In any event, after the ball drops and the last bit of confetti hits the floor, for some insane reason, we find it necessary to ensure that we have a basis to feel like failures in the upcoming year.
Some New Year’s resolutions that I have used for this purpose include:
I resolve to get back into a size 6. My favorite because it can be modified before becoming a total bust; for example in February it will be a size 8, April a 10, and by June it is adjusted to: “I resolve to get back into the jeans I took off last night.
I resolve to get organized. This resolution lasted about 5 minutes since I wrote it on a cocktail napkin and then lost it in my purse along with my keys.
I resolve to spend less and stick to a budget. This one lasted a full month, until I got my credit card bill which listed charges for Quicken Delux ($59.99), three books on managing money from Barnes and Noble ($76.99), and a subscription to Budget Living Magazine ($24.95).
I resolve to find my soul mate. I really thought I had a shot at this one; until my husband saw my picture on eHarmony and remarked: “You do realize that’s Angelina Jolie, right?”
This year, I refuse to set myself up by making any lofty resolutions that I have no chance of attaining.
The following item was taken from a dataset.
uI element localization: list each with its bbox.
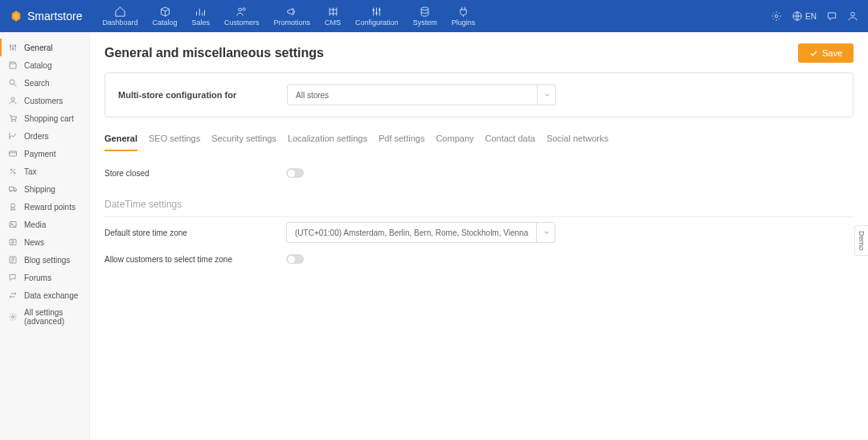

In 2010, I will commit myself to lifestyle changes that are not only obtainable, but will also make a difference to my family, friends, and the world around me.
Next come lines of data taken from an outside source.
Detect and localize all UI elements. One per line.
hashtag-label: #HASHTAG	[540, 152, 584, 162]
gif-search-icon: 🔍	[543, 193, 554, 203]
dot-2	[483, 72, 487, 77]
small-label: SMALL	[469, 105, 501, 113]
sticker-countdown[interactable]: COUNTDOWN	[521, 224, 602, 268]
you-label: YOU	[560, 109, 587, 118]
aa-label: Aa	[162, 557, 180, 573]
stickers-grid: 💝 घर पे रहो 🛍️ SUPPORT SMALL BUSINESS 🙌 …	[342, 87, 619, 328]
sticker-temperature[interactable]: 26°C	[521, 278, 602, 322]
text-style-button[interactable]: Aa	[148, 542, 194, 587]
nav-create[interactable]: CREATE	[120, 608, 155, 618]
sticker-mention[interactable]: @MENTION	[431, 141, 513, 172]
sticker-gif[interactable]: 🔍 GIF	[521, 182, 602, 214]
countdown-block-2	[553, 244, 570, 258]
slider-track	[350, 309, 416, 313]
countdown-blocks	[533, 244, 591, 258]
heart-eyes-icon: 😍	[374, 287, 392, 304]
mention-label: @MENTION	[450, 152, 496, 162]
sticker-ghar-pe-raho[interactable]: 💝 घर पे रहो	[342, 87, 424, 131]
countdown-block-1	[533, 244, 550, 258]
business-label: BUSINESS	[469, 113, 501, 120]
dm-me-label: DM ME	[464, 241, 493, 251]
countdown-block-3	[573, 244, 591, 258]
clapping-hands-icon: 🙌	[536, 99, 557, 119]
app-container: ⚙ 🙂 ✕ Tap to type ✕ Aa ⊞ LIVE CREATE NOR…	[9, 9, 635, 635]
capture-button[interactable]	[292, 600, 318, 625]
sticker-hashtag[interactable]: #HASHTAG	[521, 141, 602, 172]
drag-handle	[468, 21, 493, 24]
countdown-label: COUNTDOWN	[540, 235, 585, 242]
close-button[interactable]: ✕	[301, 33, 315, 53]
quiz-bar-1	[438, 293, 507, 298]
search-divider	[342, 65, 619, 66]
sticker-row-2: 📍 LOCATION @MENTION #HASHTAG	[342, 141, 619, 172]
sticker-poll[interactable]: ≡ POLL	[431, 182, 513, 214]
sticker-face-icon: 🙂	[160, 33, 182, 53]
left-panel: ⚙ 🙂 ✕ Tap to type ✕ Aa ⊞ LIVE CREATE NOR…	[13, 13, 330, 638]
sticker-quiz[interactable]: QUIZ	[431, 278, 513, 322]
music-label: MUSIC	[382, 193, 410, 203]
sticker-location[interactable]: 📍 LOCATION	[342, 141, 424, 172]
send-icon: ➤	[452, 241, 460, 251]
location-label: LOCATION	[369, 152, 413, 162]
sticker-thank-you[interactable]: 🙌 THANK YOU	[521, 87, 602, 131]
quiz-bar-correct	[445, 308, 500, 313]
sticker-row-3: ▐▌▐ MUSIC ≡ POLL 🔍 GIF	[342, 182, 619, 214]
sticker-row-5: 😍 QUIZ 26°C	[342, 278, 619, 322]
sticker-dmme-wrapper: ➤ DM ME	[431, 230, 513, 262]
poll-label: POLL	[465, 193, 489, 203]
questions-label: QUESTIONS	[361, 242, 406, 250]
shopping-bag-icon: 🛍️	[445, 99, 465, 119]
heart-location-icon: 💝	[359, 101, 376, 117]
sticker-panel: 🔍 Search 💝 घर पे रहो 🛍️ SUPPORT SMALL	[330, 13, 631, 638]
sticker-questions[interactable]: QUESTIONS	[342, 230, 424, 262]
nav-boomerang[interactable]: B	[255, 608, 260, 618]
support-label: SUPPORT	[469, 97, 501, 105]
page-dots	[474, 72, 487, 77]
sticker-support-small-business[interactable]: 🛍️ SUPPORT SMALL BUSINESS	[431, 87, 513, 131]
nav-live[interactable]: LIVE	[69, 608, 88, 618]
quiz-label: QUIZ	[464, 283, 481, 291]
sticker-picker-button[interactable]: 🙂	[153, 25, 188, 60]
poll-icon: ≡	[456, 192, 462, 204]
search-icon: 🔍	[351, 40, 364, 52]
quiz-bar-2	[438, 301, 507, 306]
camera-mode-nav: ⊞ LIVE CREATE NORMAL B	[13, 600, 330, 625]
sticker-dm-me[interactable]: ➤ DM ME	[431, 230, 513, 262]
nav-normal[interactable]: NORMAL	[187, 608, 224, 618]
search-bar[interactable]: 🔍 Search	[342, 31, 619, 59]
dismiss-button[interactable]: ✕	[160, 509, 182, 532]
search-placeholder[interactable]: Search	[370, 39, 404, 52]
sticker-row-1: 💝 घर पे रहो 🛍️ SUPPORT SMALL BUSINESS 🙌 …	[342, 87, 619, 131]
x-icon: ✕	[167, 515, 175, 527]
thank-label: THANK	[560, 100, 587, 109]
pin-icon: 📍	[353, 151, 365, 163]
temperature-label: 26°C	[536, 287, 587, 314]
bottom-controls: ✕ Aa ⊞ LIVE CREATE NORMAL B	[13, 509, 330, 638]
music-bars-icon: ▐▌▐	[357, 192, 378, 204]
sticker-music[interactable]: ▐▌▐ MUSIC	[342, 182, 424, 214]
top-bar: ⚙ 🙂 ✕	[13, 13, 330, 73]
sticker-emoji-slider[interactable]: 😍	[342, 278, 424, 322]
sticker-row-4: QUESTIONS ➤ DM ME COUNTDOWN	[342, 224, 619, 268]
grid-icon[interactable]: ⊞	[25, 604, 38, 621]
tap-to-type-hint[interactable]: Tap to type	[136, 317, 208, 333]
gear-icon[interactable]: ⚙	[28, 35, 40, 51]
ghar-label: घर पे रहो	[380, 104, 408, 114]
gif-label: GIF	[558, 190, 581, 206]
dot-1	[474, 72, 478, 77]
So in this mindset, I have decided that in the coming year I promise to:
Become more health conscious: I will drive by no less than two McDonald’s for every one I pull into.
Be more socially aware by spending time with underprivileged and neglected children – specifically my own.
Act more my age by not using the term OMG unless I am actually texting.
Become more environmentally responsible by not hiding peanut butter jars in the trash because I am too lazy to wash them out for recycling.
And finally, be more available to my family by giving them an existing email address.